Task requirements:
Return, with both end lines included, exactly what the data below holds from the line with "drains before they become bigger problems." through the line with "Evenstad takes one", though not the pictures.

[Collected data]
<<<<

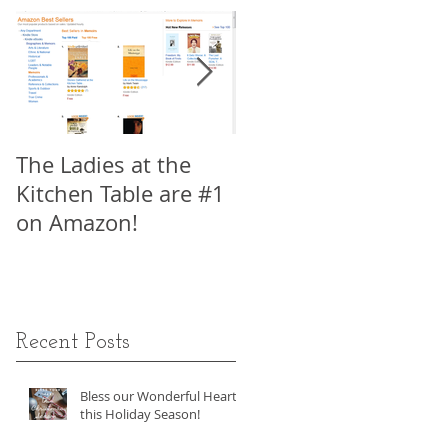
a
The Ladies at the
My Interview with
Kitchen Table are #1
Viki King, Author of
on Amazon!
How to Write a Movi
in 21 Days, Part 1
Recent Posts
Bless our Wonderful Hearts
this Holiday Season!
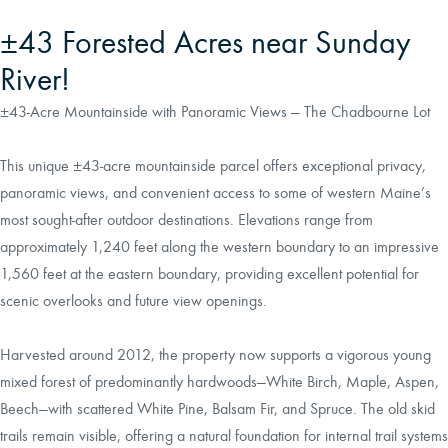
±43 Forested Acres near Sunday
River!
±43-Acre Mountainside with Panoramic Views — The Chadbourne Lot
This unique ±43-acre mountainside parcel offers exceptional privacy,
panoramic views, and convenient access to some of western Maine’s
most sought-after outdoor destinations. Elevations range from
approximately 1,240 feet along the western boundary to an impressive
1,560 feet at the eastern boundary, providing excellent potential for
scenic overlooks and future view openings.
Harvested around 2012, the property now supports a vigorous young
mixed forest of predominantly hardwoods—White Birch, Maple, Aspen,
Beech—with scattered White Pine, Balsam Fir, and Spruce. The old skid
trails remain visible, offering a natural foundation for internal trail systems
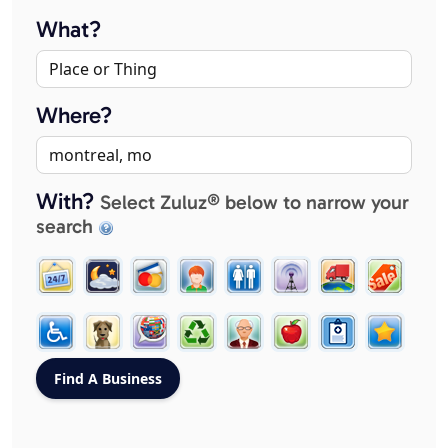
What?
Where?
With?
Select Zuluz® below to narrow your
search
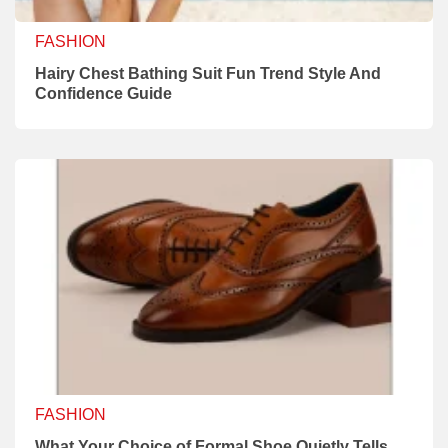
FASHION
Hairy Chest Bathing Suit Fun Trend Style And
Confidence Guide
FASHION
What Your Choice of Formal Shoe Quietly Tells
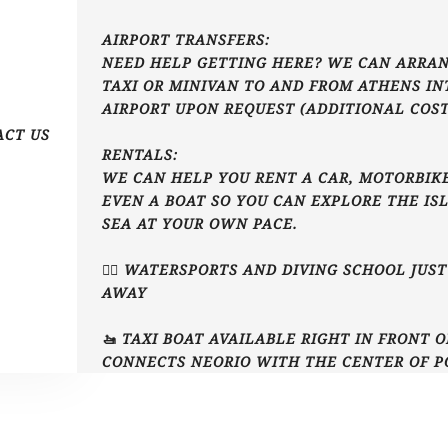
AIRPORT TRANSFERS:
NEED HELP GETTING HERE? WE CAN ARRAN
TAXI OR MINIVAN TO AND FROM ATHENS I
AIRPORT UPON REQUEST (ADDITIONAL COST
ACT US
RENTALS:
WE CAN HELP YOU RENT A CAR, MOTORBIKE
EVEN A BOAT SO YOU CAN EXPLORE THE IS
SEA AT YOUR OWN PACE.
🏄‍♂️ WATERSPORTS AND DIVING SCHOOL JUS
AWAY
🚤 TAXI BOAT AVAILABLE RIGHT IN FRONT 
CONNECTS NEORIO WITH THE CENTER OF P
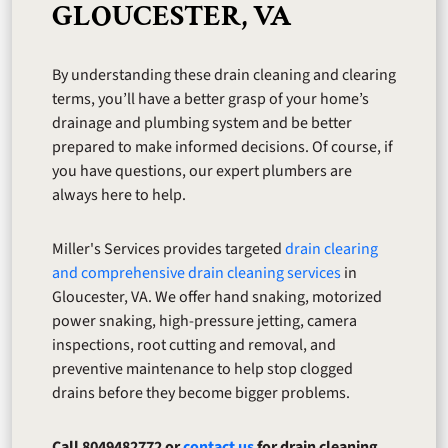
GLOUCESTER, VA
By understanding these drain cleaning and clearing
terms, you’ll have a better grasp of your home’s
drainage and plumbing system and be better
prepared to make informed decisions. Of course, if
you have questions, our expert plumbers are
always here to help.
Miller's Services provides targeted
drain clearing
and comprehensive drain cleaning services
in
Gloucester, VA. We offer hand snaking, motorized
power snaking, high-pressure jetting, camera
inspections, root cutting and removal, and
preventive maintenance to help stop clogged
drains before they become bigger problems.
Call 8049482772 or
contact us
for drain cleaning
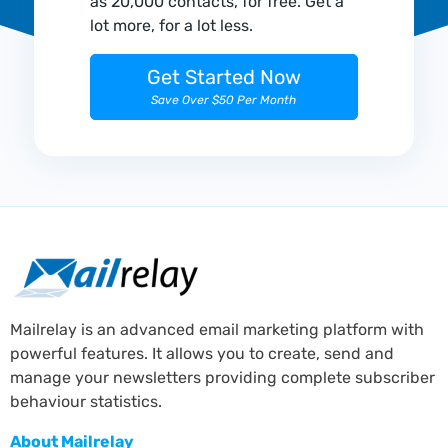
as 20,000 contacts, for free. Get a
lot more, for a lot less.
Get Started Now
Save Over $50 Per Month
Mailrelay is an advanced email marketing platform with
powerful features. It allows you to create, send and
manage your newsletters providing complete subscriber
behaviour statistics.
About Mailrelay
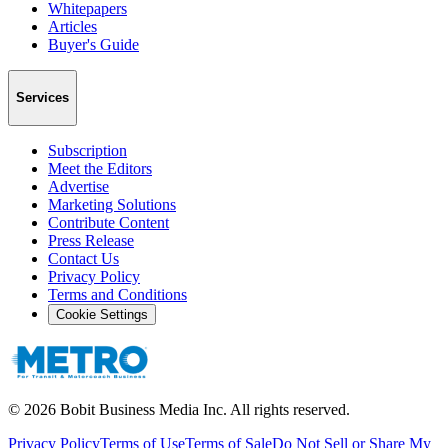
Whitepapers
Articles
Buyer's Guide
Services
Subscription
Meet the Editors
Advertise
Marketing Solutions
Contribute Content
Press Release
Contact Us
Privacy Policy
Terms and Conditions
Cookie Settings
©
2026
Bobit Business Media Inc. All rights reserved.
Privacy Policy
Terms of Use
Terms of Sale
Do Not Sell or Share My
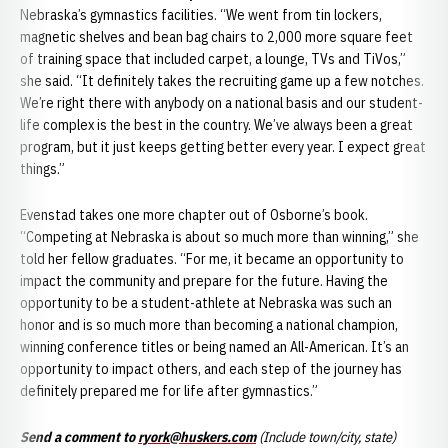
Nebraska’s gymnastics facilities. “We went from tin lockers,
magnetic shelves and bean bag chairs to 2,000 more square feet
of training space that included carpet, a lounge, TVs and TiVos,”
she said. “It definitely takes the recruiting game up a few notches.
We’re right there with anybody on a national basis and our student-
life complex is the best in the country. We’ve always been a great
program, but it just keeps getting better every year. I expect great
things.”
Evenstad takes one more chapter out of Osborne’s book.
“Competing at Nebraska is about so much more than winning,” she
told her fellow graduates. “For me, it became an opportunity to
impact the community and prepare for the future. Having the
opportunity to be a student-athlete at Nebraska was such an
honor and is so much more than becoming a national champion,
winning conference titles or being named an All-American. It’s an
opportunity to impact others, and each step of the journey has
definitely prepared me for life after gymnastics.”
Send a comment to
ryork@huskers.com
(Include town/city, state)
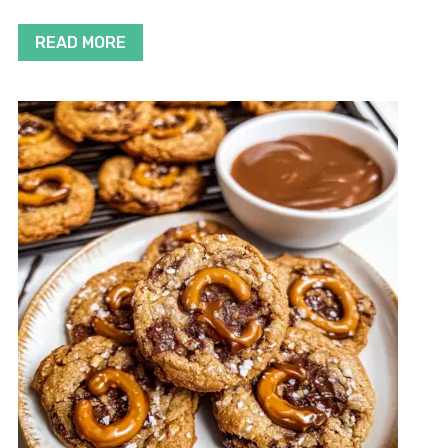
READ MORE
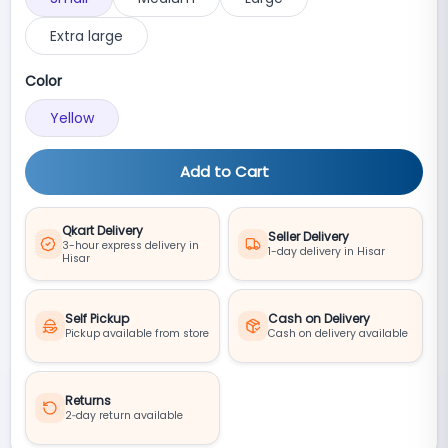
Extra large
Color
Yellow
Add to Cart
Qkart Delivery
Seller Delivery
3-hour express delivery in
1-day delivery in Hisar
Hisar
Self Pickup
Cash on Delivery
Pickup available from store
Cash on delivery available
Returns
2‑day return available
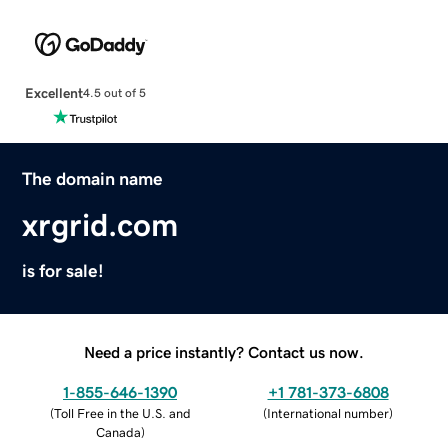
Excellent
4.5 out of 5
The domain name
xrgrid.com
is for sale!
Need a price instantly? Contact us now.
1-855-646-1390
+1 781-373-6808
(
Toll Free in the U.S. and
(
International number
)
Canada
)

>>>>

Answer space:
drains before they become bigger problems.
Call 8049482772 or
contact us
for drain cleaning
as 20,000 contacts, for free. Get a
lot more, for a lot less.
Get Started Now
Save Over $50 Per Month
Mailrelay is an advanced email marketing platform with
powerful features. It allows you to create, send and
manage your newsletters providing complete subscriber
behaviour statistics.
About Mailrelay
Whitepapers
Articles
Buyer's Guide
Services
Subscription
Meet the Editors
Advertise
Marketing Solutions
Contribute Content
Press Release
Contact Us
Privacy Policy
Terms and Conditions
Cookie Settings
©
2026
Bobit Business Media Inc. All rights reserved.
Privacy Policy
Terms of Use
Terms of Sale
Do Not Sell or Share My
Nebraska’s gymnastics facilities. “We went from tin lockers,
magnetic shelves and bean bag chairs to 2,000 more square feet
of training space that included carpet, a lounge, TVs and TiVos,”
she said. “It definitely takes the recruiting game up a few notches.
We’re right there with anybody on a national basis and our student-
life complex is the best in the country. We’ve always been a great
program, but it just keeps getting better every year. I expect great
things.”
Evenstad takes one more chapter out of Osborne’s book.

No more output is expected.